In Kasama, two young men died within hours of each other. Three months later, their family is still waiting, not just for answers, but for a system that treats their loss with urgency, transparency, and dignity.
The deaths of Harrington (27) and Joshua Mbeleko (21) were never just a tragedy. They were a test of Zambia’s investigative systems — and so far, that system is failing.
MakanDay’s first investigation, “The Unexplained Deaths – What happened in that room?”, exposed troubling gaps: conflicting accounts from authorities, unclear handling of forensic evidence, and a silence that left the family in the dark.
Now, months later, police say toxicology results are available. But instead of clarity, the development raises a more uncomfortable truth: in Zambia, answers can exist, and still not reach the people who need them most.
This is not just about one family. It is about how justice works, or doesn’t.
At the centre of the problem is a weak forensic system. As confirmed during the MakanDay public discussion, Zambia relies on limited facilities, with critical tests conducted at the University Teaching Hospital in Lusaka.

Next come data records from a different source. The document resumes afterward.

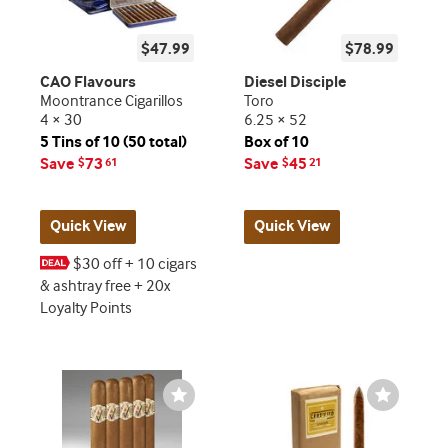
$47.99
$78.99
CAO Flavours
Diesel Disciple
Moontrance Cigarillos
Toro
4 × 30
6.25 × 52
5 Tins of 10 (50 total)
Box of 10
Save
73
Save
45
$
61
$
21
Quick View
Quick View
$30 off + 10 cigars
& ashtray free + 20x
Loyalty Points
Wishlist
Wishlist
Toggle
Toggle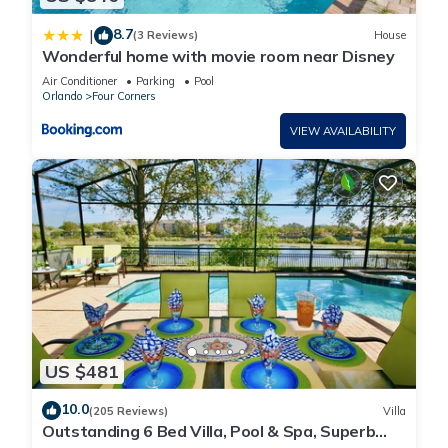
8.7
|
(3 Reviews)
House
Wonderful home with movie room near Disney
Air Conditioner
Parking
Pool
Orlando
Four Corners
VIEW AVAILABILITY
US $481
10.0
(205 Reviews)
Villa
Outstanding 6 Bed Villa, Pool & Spa, Superb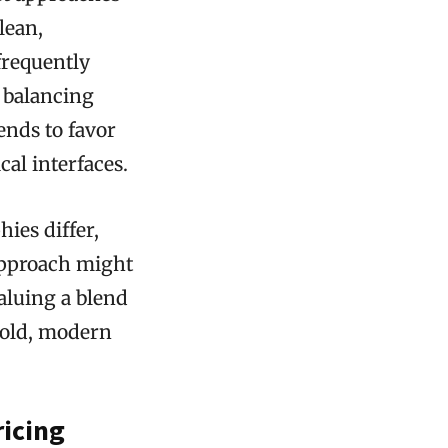
lean,
frequently
, balancing
ends to favor
cal interfaces.
hies differ,
 approach might
aluing a blend
bold, modern
ricing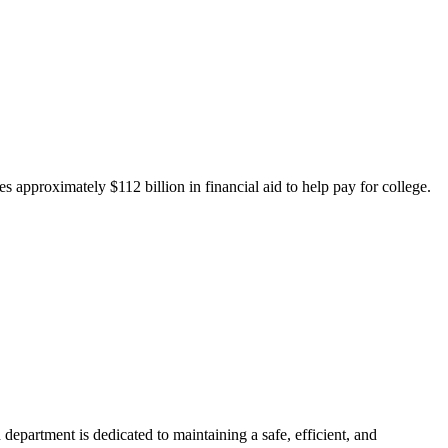
 approximately $112 billion in financial aid to help pay for college.
department is dedicated to maintaining a safe, efficient, and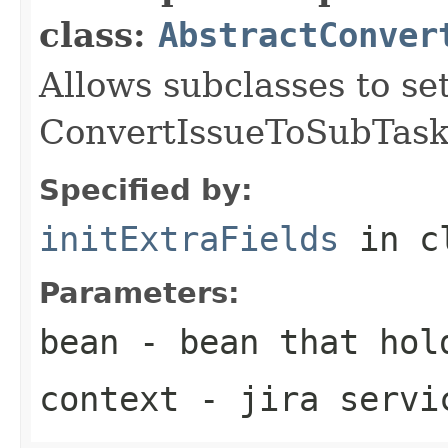
class:
AbstractConver
Allows subclasses to set
ConvertIssueToSubTask 
Specified by:
initExtraFields
in c
Parameters:
bean
- bean that hol
context
- jira servi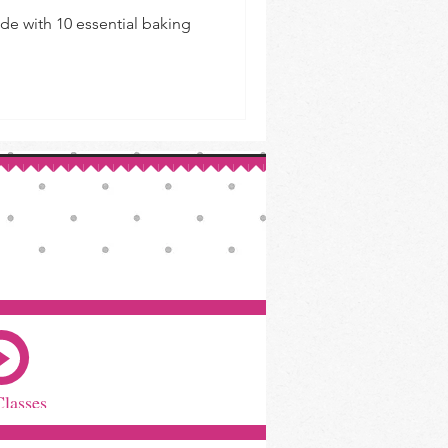
de with 10 essential baking
Classes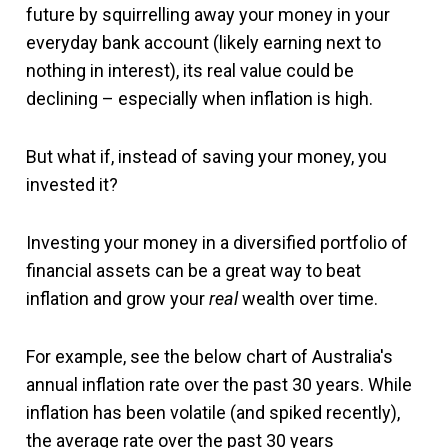
future by squirrelling away your money in your
everyday bank account (likely earning next to
nothing in interest), its real value could be
declining – especially when inflation is high.
But what if, instead of saving your money, you
invested it?
Investing your money in a diversified portfolio of
financial assets can be a great way to beat
inflation and grow your
real
wealth over time.
For example, see the below chart of Australia's
annual inflation rate over the past 30 years. While
inflation has been volatile (and spiked recently),
the average rate over the past 30 years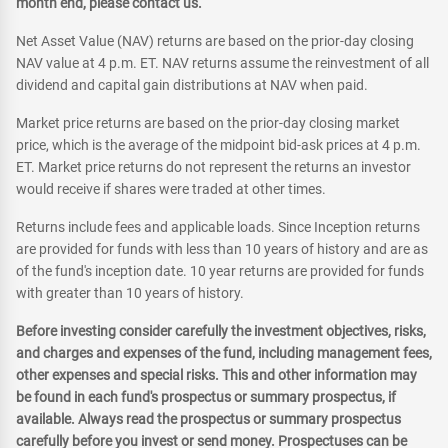
month end, please contact us.
Net Asset Value (NAV) returns are based on the prior-day closing
NAV value at 4 p.m. ET. NAV returns assume the reinvestment of all
dividend and capital gain distributions at NAV when paid.
Market price returns are based on the prior-day closing market
price, which is the average of the midpoint bid-ask prices at 4 p.m.
ET. Market price returns do not represent the returns an investor
would receive if shares were traded at other times.
Returns include fees and applicable loads. Since Inception returns
are provided for funds with less than 10 years of history and are as
of the fund's inception date. 10 year returns are provided for funds
with greater than 10 years of history.
Before investing consider carefully the investment objectives, risks,
and charges and expenses of the fund, including management fees,
other expenses and special risks. This and other information may
be found in each fund's prospectus or summary prospectus, if
available. Always read the prospectus or summary prospectus
carefully before you invest or send money. Prospectuses can be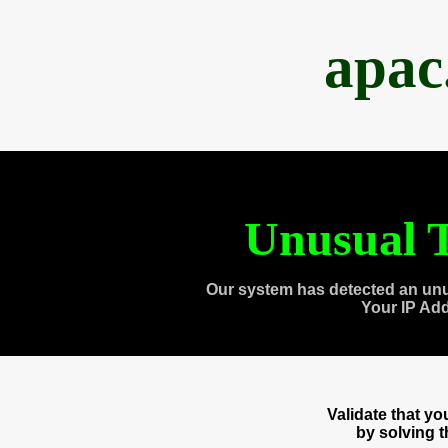
apac
Unusual T
Our system has detected an unu
Your IP Ad
Validate that y
by solving 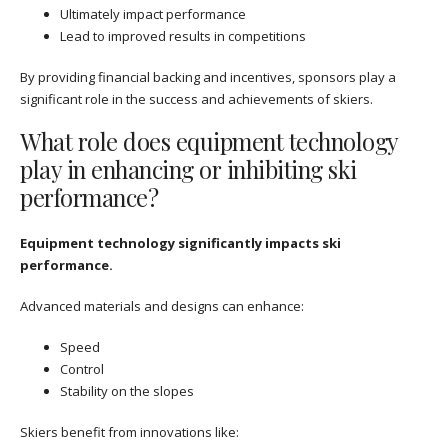
Ultimately impact performance
Lead to improved results in competitions
By providing financial backing and incentives, sponsors play a
significant role in the success and achievements of skiers.
What role does equipment technology
play in enhancing or inhibiting ski
performance?
Equipment technology significantly impacts ski
performance.
Advanced materials and designs can enhance:
Speed
Control
Stability on the slopes
Skiers benefit from innovations like: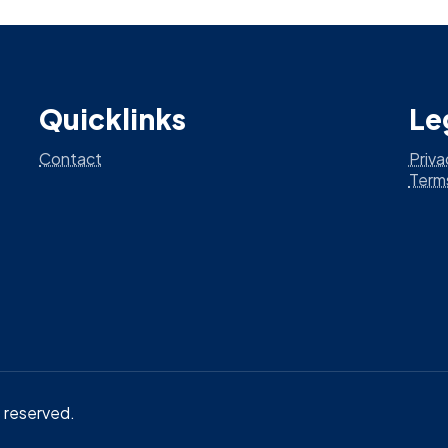
Quicklinks
Le
Contact
Priva
Term
ts reserved.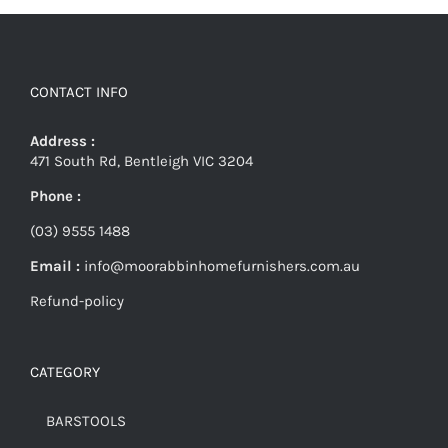
CONTACT INFO
Address :
471 South Rd, Bentleigh VIC 3204
Phone :
(03) 9555 1488
Email :
info@moorabbinhomefurnishers.com.au
Refund-policy
CATEGORY
BARSTOOLS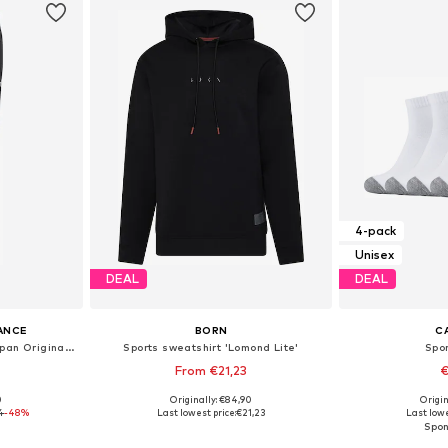
4-pack
Unisex
DEAL
DEAL
ANCE
BORN
C
Regular Sports trousers 'Japan Originals'
Sports sweatshirt 'Lomond Lite'
Spo
From €21,23
€
0
Originally: €84,90
Origin
 M, L
Available sizes: S, M, L, XL
Available sizes
4
-48%
Last lowest price:
€21,23
Last lowe
et
Add to basket
Add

That means delays. It means bottlenecks. And in cases like this, it means uncertainty. But infrastructure alone is not the full story.
Even where processes exist, communication is failing. The Mbeleko family says they were never informed of progress. They did not know when samples were taken, where they were sent, or what the results revealed. Instead, the information surfaced in a public forum, not through formal channels, but on a phone screen.
That is not how justice is supposed to work.
Justice is not only about finding answers. It is about who receives them, when, and how. A system that produces results but fails to communicate them is not functioning, it is withholding.
There is also a deeper accountability gap. The Police Public Complaints Commission, by its own admission, can only recommend and advise. It cannot enforce. That leaves families caught between institutions that investigate, institutions that analyse, and institutions that oversee — but none that are ultimately accountable.
The result is a cycle of delay, deflection, and frustration.
Meanwhile, key questions remain unresolved. When were the samples transported? Why were they reportedly not received weeks after the deaths? Why did official accounts change? And why was the family left out of the process entirely?
These are not technical questions. They are fundamental. Because when a system cannot clearly account for evidence, it cannot convincingly deliver justice.
Zambia’s broader criminal justice system is being quietly tested in cases like this, not in high-profile courtrooms, but in ordinary rooms where ordinary people die under unclear circumstances.
And what these cases reveal is a system that reacts slowly, communicates poorly, and struggles to close the loop between investigation and accountability.
For the Mbeleko family, this is deeply personal. But for the country, it is systemic.
Until forensic capacity is strengthened, communication is institutionalised, and accountability mechanisms are given real power, cases like this will continue to drift — suspended between answers and uncertainty.
In Kasama, two young men are gone.
In Lusaka, the answers may already exist.
But until those answers are delivered with clarity and accountability, justice will remain incomplete, and out of reach.